▶ **What the task requires**
Images are to be excluded, and the rest of the data repeated exactly.

▶ **Exercise input**
━━━
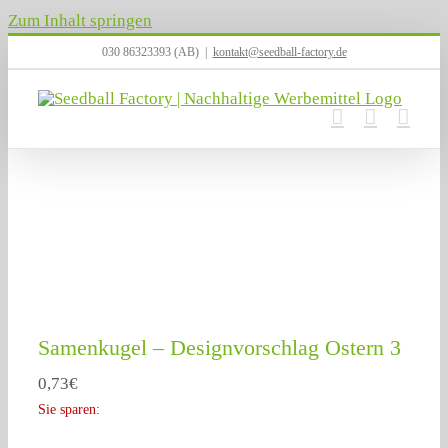
Zum Inhalt springen
030 86323393 (AB)
|
kontakt@seedball-factory.de
Samenkugel – Designvorschlag Ostern 3
0,73
€
Sie sparen:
━━━
▶ **Expected answer**
Zum Inhalt springen
030 86323393 (AB)
|
kontakt@seedball-factory.de
Samenkugel – Designvorschlag Ostern 3
0,73
€
Sie sparen:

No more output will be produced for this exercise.